The other side: Drugmakers say that’s not the case.
- "These exclusivities will not prevent Humira biosimilars from entering the market. In fact, biosimilars will enter the market for the non-orphan indications two years before the latest Humira orphan-designated indication exclusivity expires," said MK Steel, a spokeswoman for AbbVie, which makes Humira, the world’s best-selling drug.
- "We’re proud to have studied [Remicade] in orphan indications. These are small populations with large unmet need," said Linda Davis, a Janssen spokeswoman, adding that all of Remicade's orphan exclusivity periods have expired.

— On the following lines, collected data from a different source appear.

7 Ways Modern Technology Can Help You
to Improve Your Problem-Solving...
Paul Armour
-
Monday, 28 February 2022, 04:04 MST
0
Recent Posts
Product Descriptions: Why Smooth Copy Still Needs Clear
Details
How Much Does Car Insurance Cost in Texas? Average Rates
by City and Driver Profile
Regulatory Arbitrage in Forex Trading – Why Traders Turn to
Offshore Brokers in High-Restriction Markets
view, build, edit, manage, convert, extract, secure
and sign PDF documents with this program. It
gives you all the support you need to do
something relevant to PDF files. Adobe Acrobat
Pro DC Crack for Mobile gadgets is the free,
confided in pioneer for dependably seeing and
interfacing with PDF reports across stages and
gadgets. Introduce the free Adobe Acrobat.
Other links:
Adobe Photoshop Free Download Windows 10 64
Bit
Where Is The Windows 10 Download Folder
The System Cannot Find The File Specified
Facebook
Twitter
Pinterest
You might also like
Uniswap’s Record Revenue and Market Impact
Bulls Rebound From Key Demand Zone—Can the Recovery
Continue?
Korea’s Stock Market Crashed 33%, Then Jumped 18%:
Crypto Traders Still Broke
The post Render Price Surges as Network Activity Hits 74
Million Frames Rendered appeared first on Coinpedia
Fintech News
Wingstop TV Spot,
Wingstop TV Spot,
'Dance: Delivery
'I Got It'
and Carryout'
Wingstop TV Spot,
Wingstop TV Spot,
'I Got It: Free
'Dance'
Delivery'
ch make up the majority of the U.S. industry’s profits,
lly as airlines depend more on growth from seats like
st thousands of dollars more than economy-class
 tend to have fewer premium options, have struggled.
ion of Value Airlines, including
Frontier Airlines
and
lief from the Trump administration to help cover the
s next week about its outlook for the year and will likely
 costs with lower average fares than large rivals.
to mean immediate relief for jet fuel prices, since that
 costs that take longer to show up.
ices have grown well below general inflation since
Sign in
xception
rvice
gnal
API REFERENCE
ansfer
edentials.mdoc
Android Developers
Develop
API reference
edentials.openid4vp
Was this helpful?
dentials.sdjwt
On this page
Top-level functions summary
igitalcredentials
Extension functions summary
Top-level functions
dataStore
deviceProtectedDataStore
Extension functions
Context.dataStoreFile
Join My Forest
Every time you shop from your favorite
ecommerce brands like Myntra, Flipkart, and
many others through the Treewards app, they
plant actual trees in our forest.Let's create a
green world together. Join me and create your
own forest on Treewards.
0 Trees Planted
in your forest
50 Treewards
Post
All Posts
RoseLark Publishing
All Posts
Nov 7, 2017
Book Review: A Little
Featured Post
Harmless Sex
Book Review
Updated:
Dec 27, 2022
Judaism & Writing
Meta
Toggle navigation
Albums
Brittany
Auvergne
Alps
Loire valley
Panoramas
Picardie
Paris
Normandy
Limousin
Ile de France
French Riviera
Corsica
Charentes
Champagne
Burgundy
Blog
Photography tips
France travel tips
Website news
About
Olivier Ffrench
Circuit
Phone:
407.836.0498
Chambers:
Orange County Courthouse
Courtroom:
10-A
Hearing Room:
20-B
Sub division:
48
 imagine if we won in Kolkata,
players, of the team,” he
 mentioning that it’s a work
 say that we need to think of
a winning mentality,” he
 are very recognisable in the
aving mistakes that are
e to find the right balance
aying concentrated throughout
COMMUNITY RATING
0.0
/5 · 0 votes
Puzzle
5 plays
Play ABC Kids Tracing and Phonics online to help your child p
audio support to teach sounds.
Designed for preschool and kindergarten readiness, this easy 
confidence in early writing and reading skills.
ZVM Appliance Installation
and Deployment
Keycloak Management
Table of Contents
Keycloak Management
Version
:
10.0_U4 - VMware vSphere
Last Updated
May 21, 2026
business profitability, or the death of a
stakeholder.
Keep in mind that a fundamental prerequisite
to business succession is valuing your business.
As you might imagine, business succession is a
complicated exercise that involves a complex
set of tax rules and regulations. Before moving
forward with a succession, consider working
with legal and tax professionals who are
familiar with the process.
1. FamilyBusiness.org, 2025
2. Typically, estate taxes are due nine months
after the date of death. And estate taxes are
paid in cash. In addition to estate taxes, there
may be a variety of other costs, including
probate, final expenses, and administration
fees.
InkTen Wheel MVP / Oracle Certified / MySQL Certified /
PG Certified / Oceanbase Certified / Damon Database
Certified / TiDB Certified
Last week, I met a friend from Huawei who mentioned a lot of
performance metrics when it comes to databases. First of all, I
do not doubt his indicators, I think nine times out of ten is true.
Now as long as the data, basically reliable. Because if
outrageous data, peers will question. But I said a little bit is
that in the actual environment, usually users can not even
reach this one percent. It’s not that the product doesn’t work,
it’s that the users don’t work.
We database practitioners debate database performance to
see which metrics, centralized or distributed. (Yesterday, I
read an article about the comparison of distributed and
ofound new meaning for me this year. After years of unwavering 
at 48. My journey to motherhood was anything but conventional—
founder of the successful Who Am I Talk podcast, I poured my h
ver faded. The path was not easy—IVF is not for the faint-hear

In the end, it’ll be up to insurance companies and providers to decide whether an orphan approval makes a biologic more desirable than a biosimilar, even for the non-orphan uses that drive most sales.
- “It may be giving already marketed drugs a commercial advantage...but that’s why we have payers and [pharmacy benefit managers]. They're supposed to be negotiating,” Food and Drug Administration Commissioner Scott Gottlieb said.
What’s next: Some critics say drugs that are already raking billions shouldn’t be able to rack up so much extra protection in the first place. And change may be coming.
- “For a drug that’s already on the market, maybe you don’t need as much incentive to study a subsequent indication," Gottlieb said. "Maybe we make the designation harder to get.”
- “I think with these big established drugs, there needs to be a streamlined way of giving enough incentive for it to be used in a smaller population, but not necessarily the system that we have now," said Ted Okon, executive director of the Community Oncology Alliance.
The bottom line: “These are examples of drugs where the financial returns absolutely appear to be there," Dusetzina said. “They’re not meeting the spirit of the law, even if they’re technically meeting the letter of the law.”